The good news is that, as Bill Bernbach said way back in the 1960s, there are more things unchanged and unchanging than there are things changed and changing. By the time 2015 rolls to an end, the delusional fight between data heads versus storytellers seems to have meandered into a stalemate, with both parties agreeing to one being the means and the other the end.
The bad news is that over the last year there have been few genuinely world-changing ideas from the world of advertising. Cynical as I sound, I retain my sunniness because we continue to have opportunities to do some exciting work.
I'll pick three cultural trends to ride on.
First, present utility entertainingly. Some of the most important issues today are being presented most tellingly by entertainers. Think John Oliver, Trevor Noah, Jon Stewart in the US. Think Cyrus Broacha, The Week That Wasn't and A.I.B. and TVF in India. Feels like advertising currently errs on being too utilitarian without entertainment, or being too entertaining without utility.
Second, temporary is not a bad thing. Let's face it. People are, at best, serial monogamists. It's time brands stopped expecting life-long loyalty and love.

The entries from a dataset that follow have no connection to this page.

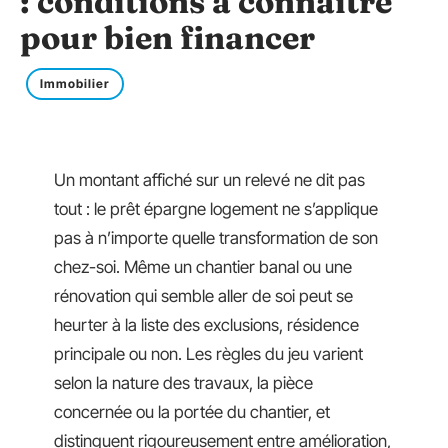
: conditions à connaître
pour bien financer
Immobilier
Un montant affiché sur un relevé ne dit pas
tout : le prêt épargne logement ne s’applique
pas à n’importe quelle transformation de son
chez-soi. Même un chantier banal ou une
rénovation qui semble aller de soi peut se
heurter à la liste des exclusions, résidence
principale ou non. Les règles du jeu varient
selon la nature des travaux, la pièce
concernée ou la portée du chantier, et
distinguent rigoureusement entre amélioration,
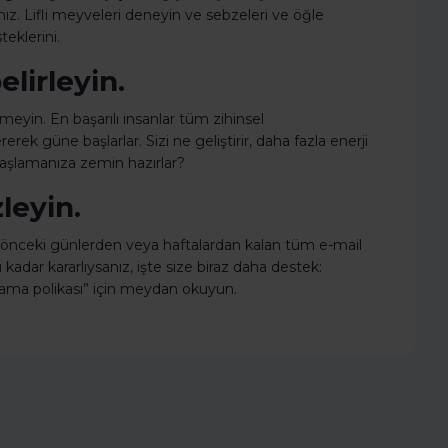
z. Lifli meyveleri deneyin ve sebzeleri ve öğle
eklerini.
lirleyin.
meyin. En başarılı insanlar tüm zihinsel
erek güne başlarlar. Sizi ne geliştirir, daha fazla enerji
başlamanıza zemin hazırlar?
leyin.
z, önceki günlerden veya haftalardan kalan tüm e-mail
kadar kararlıysanız, işte size biraz daha destek:
lama polikası” için meydan okuyun.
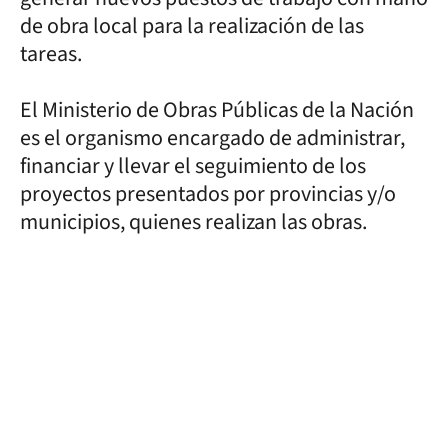
de obra local para la realización de las
tareas.
El Ministerio de Obras Públicas de la Nación
es el organismo encargado de administrar,
financiar y llevar el seguimiento de los
proyectos presentados por provincias y/o
municipios, quienes realizan las obras.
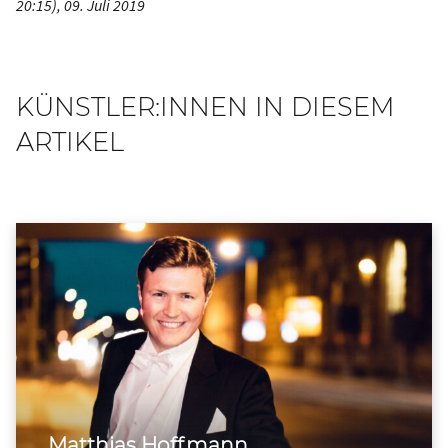
20:15), 09. Juli 2019
KÜNSTLER:INNEN IN DIESEM
ARTIKEL
Matthias Hoffmann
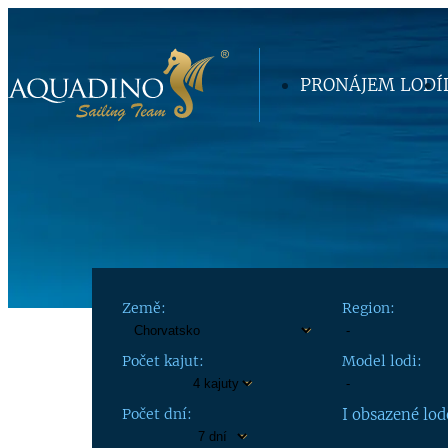
PRONÁJEM LODÍ
Země:
Region:
Počet kajut:
Model lodi:
Počet dní:
I obsazené lod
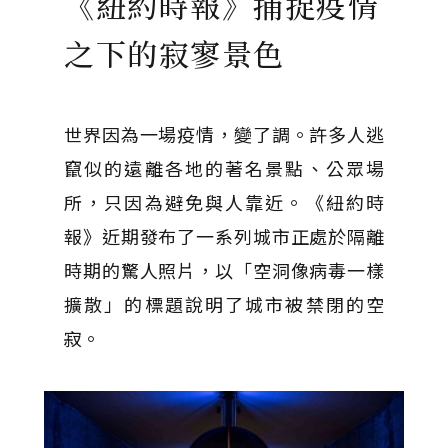
《紐約時報》捕捉疫情
之下的寂寥景色
世界因為一場疫情，變了調。許多人逃
竄似的遠離各地的著名景點、公眾場
所，只因為避免與人靠近。《紐約時
報》近期發布了一系列城市正處於隔離
時期的驚人照片，以「空洞像病毒一樣
擴散」的標題說明了城市被禁閉的空
寂。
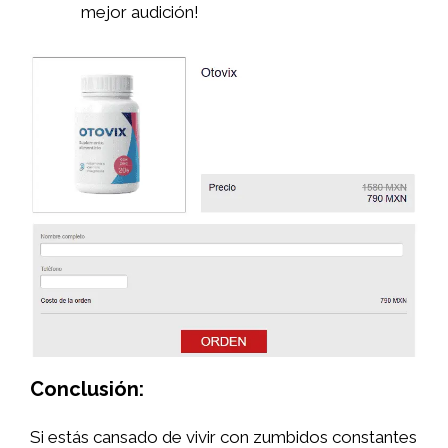
mejor audición!
Conclusión:
Si estás cansado de vivir con zumbidos constantes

Advertising will work just perfectly encouraging flings and affairs, one-night stands with brands, without worrying about what it might do to brand health.
Third, failure is an option.
The long tail of non-starters and hiccupping casualties by the wayside in the start-up economy is pretty long. But these are the never-say-die young'uns whose mantra is that famous exchange between a young Bruce Wayne and Alfred: "Why do we fall, Master Bruce? So that we may rise again." And as long as advertising is seen as an expense, we'll be afraid to fail, unlike the intrepid entrepreneurs of the e-comm cosmos. Because it's not all or nothing. It's all in, all the time. Regardless.